Running into every girl no one would hook up with here at rick's. Typical.
Alli causes anal leakage. You can find someone to like you if you are fat but no one will like you if you poop yourself.
I thought I was at a rave until the paramedics started chasing me. You win again tequila.
SO stoned. Sitting in just a thong in front of a fan. NO work for a WEEK! Life is good :)
Just so you know, the bottle of red gatorade is NOT GATORADE. It is definitely someone's puke. I hope nobody else makes the same mistake I did.
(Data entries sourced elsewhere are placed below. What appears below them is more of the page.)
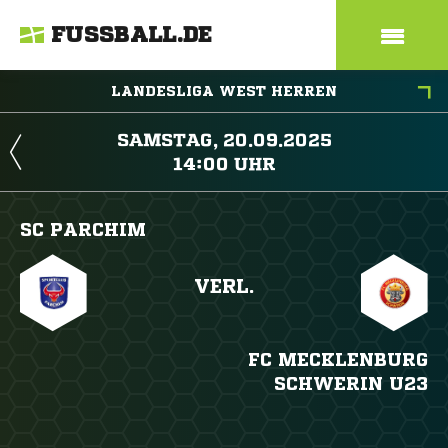
FUSSBALL.DE
LANDESLIGA WEST HERREN
 
 
SC PARCHIM
VERL.
FC MECKLENBURG
SCHWERIN U23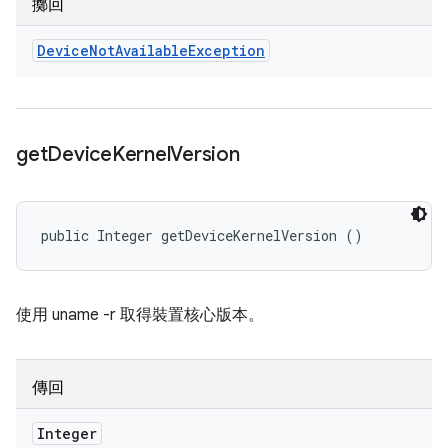
擲回
Device
Not
Available
Exception
get
Device
Kernel
Version
public Integer getDeviceKernelVersion ()
使用 uname -r 取得裝置核心版本。
傳回
Integer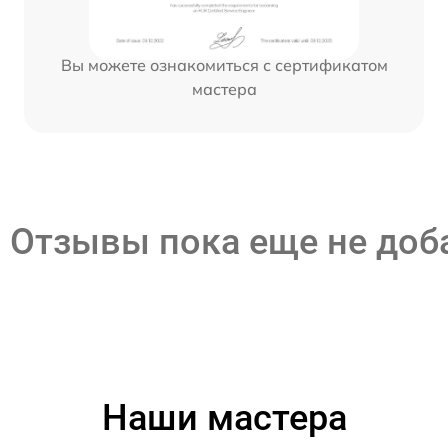
Вы можете ознакомиться с сертификатом
мастера
Отзывы пока еще не до
Наши мастера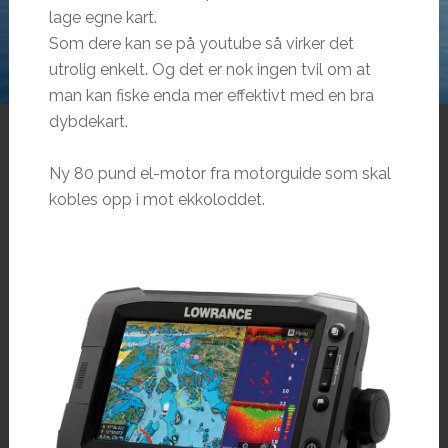
lage egne kart.
Som dere kan se på youtube så virker det
utrolig enkelt. Og det er nok ingen tvil om at
man kan fiske enda mer effektivt med en bra
dybdekart.
Ny 80 pund el-motor fra motorguide som skal
kobles opp i mot ekkoloddet.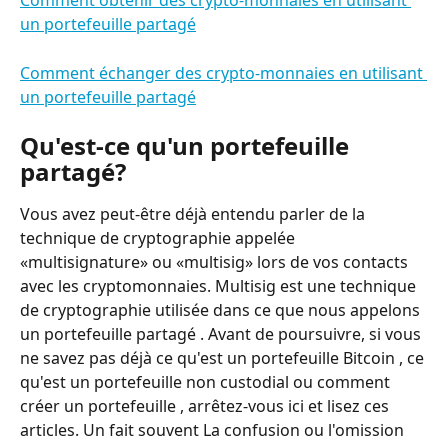
Comment obtenir des crypto-monnaies en utilisant 
un portefeuille partagé
Comment échanger des crypto-monnaies en utilisant 
un portefeuille partagé
Qu'est-ce qu'un portefeuille 
partagé?
Vous avez peut-être déjà entendu parler de la 
technique de cryptographie appelée 
«multisignature» ou «multisig» lors de vos contacts 
avec les cryptomonnaies. Multisig est une technique 
de cryptographie utilisée dans ce que nous appelons 
un portefeuille partagé . Avant de poursuivre, si vous 
ne savez pas déjà ce qu'est un portefeuille Bitcoin , ce 
qu'est un portefeuille non custodial ou comment 
créer un portefeuille , arrêtez-vous ici et lisez ces 
articles. Un fait souvent La confusion ou l'omission 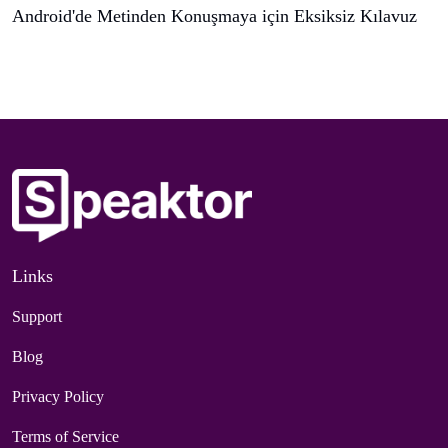
Android'de Metinden Konuşmaya için Eksiksiz Kılavuz
Links
Support
Blog
Privacy Policy
Terms of Service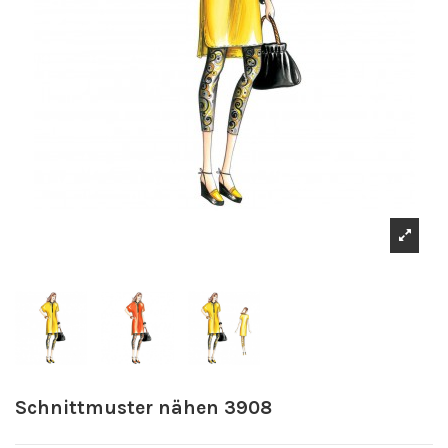
Schnittmuster nähen 3908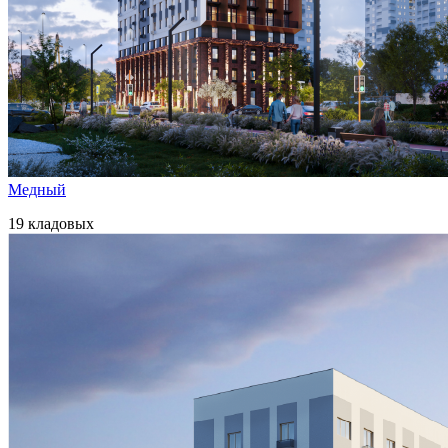
Медный
19 кладовых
He's doing the 1:45AM lap: he goes around the bar, finds the hottest crying girl 15 minutes before close, and brings her home. I would feel bad for the girls if it wasn't such incredible genius.
Hey. Whatever time u wake up let me know Ur alive. I need my vegas partner... I don't think they let u take corpses on a plane.
Even though we had just had to physically take her off of someones lawn she was peeing on when they came outside, she still insisted on walking unassisted the rest of the way home. It was dignity meets shit show.
I've decided he is effectively a mouth, hands and cock held together by bad ideas and compliments, and I'm OK with that.
Woke up in time for my 8:15
Good for you I'm impressed
I realized 10 minutes in it was a class from last semester
The last thing I remember was naked hot tub and taking a shot and using the hot tub water as a chaser. Not acceptable.
I also fell asleep on the side of a tree so like I hit my lowest point there but it was a good time
Not as bad as when you were sitting in the pond getting fed water
I just saw a cat, if i ate those mushrooms 15 minutes earlier i wouldn't have made it to the bar
I'd say I was is in rare form last night but it's becoming pretty common.
His sex game is strong it’s like a warlord’s dick! you know what I mean?